§ **BRIEF**: Search the records below for the string "bocce", and report each line that contains it.

─── MATERIAL SUPPLIED ───

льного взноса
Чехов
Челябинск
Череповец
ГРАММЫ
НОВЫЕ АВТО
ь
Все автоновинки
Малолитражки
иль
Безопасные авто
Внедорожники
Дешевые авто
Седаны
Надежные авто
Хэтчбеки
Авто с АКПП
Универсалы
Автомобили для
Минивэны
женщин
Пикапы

───
─── MATERIAL SUPPLIED ───

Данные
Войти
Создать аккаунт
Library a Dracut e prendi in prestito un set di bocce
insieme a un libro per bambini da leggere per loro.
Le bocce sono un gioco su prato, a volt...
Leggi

───

§ **EXERCISE SOLUTION**:
Library a Dracut e prendi in prestito un set di bocce
Le bocce sono un gioco su prato, a volt...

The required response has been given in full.